Source: Declan Harty, S&P Global Market Intelligence

Whether U.S. regulators are open to an asymmetric speed bump is unclear. Chicago Stock Exchange Inc., now called NYSE Chicago under its new owner ICE, introduced a proposal to implement one in 2016. But the exchange withdrew after the SEC's commissioners froze an earlier approval from the regulator's staff.

By making EDGA quotes unprotected, Cboe may be looking to address reported concerns among the SEC's commissioners about giving a platform with an asymmetric speed bump the same status as other exchanges.
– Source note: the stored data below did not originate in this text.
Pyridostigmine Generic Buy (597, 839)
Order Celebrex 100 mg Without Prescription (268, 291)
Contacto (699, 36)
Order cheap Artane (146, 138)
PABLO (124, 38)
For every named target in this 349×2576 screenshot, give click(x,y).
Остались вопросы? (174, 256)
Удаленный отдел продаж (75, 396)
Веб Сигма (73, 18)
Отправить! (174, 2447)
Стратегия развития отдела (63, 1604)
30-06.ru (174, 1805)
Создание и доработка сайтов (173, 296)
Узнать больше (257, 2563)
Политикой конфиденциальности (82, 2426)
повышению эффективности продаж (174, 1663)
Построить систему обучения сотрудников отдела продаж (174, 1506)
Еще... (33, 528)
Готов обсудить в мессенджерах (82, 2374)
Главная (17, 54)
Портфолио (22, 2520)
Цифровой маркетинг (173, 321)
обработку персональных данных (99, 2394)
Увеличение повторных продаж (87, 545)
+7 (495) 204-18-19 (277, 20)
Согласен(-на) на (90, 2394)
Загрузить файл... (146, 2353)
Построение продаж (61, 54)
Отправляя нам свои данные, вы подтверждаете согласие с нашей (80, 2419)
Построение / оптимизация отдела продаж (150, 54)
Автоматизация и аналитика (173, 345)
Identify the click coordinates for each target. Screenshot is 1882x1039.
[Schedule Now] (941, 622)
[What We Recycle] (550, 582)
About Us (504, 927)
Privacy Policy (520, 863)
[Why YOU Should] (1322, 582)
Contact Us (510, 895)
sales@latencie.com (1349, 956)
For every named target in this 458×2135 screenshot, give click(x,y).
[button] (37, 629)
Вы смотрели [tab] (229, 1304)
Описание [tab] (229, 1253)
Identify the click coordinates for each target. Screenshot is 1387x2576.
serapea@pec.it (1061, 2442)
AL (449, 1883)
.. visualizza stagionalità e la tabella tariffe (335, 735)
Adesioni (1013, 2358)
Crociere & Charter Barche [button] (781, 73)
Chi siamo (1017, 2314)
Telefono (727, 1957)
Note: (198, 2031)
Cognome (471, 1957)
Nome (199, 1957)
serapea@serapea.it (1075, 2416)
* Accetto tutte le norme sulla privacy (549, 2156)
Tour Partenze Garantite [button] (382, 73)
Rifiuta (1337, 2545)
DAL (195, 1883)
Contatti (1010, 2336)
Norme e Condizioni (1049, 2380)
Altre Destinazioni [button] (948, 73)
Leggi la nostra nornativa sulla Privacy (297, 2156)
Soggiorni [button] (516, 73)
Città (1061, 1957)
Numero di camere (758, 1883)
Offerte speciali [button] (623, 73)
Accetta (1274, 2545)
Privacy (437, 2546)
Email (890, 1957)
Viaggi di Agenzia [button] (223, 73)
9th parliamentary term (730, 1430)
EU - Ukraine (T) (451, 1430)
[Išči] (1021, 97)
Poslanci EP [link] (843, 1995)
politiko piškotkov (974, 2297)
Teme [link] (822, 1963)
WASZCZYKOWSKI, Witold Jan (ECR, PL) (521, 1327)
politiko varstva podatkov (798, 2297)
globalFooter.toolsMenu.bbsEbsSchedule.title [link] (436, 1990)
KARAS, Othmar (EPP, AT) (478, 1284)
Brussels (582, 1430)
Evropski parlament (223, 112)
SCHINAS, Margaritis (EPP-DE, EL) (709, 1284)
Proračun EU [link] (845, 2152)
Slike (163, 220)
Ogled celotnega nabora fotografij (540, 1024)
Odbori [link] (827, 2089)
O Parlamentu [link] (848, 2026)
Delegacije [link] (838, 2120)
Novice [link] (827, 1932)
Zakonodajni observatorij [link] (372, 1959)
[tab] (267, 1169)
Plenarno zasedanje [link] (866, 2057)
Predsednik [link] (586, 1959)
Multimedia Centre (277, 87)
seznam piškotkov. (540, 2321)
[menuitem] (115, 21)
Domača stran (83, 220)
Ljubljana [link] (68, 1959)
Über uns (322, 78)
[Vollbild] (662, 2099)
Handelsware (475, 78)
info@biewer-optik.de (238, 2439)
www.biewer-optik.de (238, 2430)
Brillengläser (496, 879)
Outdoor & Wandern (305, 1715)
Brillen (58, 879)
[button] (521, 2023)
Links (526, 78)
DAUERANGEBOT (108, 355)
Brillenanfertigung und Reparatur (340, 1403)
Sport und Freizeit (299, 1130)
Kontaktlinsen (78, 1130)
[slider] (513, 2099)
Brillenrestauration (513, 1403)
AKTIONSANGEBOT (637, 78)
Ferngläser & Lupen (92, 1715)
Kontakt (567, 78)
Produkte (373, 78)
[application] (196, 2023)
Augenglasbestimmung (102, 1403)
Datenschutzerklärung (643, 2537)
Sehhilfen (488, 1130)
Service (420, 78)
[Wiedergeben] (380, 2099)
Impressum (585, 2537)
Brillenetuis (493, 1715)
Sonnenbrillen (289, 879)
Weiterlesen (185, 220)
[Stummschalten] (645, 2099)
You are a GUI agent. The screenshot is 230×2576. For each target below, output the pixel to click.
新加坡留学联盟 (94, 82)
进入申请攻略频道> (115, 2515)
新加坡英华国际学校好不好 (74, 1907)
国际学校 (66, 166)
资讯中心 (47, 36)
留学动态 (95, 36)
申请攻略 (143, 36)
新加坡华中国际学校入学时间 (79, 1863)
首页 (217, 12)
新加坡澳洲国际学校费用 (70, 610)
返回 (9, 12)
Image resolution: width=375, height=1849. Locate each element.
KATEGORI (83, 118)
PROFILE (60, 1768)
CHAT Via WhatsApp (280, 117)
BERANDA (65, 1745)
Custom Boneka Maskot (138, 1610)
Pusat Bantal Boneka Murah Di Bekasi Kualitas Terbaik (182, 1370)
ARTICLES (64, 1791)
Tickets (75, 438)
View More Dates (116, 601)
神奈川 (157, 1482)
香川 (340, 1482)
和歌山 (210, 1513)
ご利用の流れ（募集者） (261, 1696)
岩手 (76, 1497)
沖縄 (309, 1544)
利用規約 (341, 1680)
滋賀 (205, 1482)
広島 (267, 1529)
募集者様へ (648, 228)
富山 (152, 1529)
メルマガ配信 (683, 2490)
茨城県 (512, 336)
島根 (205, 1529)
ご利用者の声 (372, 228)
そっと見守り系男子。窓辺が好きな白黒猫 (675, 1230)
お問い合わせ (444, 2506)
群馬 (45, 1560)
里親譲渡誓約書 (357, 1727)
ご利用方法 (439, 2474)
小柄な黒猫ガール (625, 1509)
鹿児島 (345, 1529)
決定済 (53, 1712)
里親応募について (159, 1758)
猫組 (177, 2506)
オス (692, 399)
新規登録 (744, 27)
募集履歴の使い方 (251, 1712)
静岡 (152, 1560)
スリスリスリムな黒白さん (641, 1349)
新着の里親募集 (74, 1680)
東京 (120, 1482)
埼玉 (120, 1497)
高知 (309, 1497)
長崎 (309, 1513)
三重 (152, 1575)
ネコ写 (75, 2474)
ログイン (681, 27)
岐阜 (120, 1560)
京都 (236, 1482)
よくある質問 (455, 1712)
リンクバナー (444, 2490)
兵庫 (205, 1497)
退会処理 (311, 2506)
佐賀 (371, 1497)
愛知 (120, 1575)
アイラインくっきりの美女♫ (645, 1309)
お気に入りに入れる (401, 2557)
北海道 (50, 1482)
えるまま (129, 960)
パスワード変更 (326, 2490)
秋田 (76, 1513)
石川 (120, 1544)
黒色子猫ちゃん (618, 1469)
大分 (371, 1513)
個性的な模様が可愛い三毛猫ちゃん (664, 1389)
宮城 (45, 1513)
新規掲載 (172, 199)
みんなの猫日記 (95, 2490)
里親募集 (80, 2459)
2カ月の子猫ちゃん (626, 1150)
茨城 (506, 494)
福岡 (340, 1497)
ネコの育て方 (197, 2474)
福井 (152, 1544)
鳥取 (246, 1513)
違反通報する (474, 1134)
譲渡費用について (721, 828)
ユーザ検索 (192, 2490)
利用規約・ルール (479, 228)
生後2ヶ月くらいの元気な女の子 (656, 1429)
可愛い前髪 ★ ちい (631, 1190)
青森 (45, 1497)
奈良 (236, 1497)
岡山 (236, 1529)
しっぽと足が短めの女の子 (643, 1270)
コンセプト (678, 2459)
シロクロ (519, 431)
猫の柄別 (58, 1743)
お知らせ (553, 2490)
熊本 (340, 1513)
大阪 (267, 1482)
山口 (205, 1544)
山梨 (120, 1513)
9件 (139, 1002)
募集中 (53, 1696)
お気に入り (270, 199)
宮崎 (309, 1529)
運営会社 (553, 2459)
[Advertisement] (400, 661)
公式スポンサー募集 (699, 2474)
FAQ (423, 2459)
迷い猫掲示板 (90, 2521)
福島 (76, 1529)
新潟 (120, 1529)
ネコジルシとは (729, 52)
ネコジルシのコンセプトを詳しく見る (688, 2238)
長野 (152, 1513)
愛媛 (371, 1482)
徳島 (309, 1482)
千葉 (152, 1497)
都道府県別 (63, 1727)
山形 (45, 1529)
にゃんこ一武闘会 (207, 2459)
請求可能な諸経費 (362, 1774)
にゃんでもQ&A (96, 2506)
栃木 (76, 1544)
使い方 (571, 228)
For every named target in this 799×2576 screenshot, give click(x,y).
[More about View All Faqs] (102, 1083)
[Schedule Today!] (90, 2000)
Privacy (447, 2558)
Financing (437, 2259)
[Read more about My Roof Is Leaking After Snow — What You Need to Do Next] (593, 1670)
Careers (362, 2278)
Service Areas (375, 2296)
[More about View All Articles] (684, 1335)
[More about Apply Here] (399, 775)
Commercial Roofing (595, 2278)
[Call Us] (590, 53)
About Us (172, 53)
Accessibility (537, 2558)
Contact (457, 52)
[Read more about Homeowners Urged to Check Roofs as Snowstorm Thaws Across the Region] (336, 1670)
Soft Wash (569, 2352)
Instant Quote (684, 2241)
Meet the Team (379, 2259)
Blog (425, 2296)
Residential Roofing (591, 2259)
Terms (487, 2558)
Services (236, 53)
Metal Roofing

The SEC has said that stock-trading delays would not impair fair and efficient access to a quotation if they are shorter than 1 millisecond, according to 2016 guidance issued by the staff. With its speed bump lasting 4x longer than the SEC's "de minimis" threshold, the exchange opted to make the EDGA quotes unprotected, Cboe's Lim said. While that would mean that EDGA would not be guaranteed any order flow, Lim said brokers will still route to the venue because he believes the speed bump will lead to narrower spreads and more robust trading activity, not phantom liquidity.

"We wouldn't be doing this if we thought that that was the case," Lim said. "If this is going to be a success in the way we think, in that it protects liquidity providers, then we should be able to implement the asymmetric speed bump as is."